Take the line with "що цього року" and every line after it in the data. Transcribe them exactly, through the last.

(Records from a collection)

=== Section Start ===

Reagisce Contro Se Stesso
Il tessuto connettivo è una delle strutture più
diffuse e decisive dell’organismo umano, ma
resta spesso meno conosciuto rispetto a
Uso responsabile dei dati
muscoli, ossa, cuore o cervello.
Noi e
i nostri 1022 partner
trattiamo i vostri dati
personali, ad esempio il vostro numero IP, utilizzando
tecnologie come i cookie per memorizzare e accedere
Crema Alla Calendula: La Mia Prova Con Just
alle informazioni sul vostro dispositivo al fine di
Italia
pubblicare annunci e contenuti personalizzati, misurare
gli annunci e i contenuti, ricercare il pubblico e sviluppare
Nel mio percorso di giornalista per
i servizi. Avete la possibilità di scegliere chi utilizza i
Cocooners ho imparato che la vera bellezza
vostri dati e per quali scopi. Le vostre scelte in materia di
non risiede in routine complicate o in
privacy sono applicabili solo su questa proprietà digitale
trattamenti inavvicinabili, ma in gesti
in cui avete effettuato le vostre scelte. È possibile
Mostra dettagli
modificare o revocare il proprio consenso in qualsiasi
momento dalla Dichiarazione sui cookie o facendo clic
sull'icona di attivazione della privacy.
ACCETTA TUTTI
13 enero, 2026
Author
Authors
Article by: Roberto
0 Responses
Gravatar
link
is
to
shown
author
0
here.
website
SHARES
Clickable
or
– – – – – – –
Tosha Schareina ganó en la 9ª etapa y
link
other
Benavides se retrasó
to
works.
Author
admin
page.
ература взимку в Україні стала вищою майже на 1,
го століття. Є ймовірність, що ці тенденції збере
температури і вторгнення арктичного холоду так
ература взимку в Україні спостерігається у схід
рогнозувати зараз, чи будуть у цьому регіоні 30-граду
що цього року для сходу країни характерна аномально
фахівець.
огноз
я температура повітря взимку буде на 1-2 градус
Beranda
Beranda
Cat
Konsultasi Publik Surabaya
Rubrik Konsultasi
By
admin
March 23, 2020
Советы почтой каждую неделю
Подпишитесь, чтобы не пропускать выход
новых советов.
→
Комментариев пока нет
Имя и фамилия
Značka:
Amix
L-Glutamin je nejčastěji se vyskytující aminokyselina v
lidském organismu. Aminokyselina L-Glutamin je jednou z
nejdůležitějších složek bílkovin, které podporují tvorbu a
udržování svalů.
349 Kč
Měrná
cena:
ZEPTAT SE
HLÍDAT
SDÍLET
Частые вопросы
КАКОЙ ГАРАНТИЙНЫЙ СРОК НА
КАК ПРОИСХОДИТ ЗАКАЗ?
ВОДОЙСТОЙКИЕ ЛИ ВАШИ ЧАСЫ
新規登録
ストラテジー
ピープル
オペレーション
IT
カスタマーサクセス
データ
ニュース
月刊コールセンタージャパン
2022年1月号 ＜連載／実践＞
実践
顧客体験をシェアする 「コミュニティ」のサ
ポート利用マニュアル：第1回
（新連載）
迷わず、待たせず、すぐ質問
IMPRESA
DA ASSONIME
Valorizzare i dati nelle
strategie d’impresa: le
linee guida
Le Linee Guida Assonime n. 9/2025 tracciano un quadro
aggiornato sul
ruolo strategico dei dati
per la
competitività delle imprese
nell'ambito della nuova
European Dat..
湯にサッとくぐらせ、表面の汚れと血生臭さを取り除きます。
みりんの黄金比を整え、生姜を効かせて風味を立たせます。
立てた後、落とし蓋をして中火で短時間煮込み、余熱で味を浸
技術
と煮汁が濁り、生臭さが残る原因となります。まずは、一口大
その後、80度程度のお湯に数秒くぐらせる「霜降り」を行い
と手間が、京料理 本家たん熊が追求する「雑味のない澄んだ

=== Section End ===

> [EXERCISE OUTPUT]:
що цього року для сходу країни характерна аномально
фахівець.
огноз
я температура повітря взимку буде на 1-2 градус
Beranda
Beranda
Cat
Konsultasi Publik Surabaya
Rubrik Konsultasi
By
admin
March 23, 2020
Советы почтой каждую неделю
Подпишитесь, чтобы не пропускать выход
новых советов.
→
Комментариев пока нет
Имя и фамилия
Značka:
Amix
L-Glutamin je nejčastěji se vyskytující aminokyselina v
lidském organismu. Aminokyselina L-Glutamin je jednou z
nejdůležitějších složek bílkovin, které podporují tvorbu a
udržování svalů.
349 Kč
Měrná
cena:
ZEPTAT SE
HLÍDAT
SDÍLET
Частые вопросы
КАКОЙ ГАРАНТИЙНЫЙ СРОК НА
КАК ПРОИСХОДИТ ЗАКАЗ?
ВОДОЙСТОЙКИЕ ЛИ ВАШИ ЧАСЫ
新規登録
ストラテジー
ピープル
オペレーション
IT
カスタマーサクセス
データ
ニュース
月刊コールセンタージャパン
2022年1月号 ＜連載／実践＞
実践
顧客体験をシェアする 「コミュニティ」のサ
ポート利用マニュアル：第1回
（新連載）
迷わず、待たせず、すぐ質問
IMPRESA
DA ASSONIME
Valorizzare i dati nelle
strategie d’impresa: le
linee guida
Le Linee Guida Assonime n. 9/2025 tracciano un quadro
aggiornato sul
ruolo strategico dei dati
per la
competitività delle imprese
nell'ambito della nuova
European Dat..
湯にサッとくぐらせ、表面の汚れと血生臭さを取り除きます。
みりんの黄金比を整え、生姜を効かせて風味を立たせます。
立てた後、落とし蓋をして中火で短時間煮込み、余熱で味を浸
技術
と煮汁が濁り、生臭さが残る原因となります。まずは、一口大
その後、80度程度のお湯に数秒くぐらせる「霜降り」を行い
と手間が、京料理 本家たん熊が追求する「雑味のない澄んだ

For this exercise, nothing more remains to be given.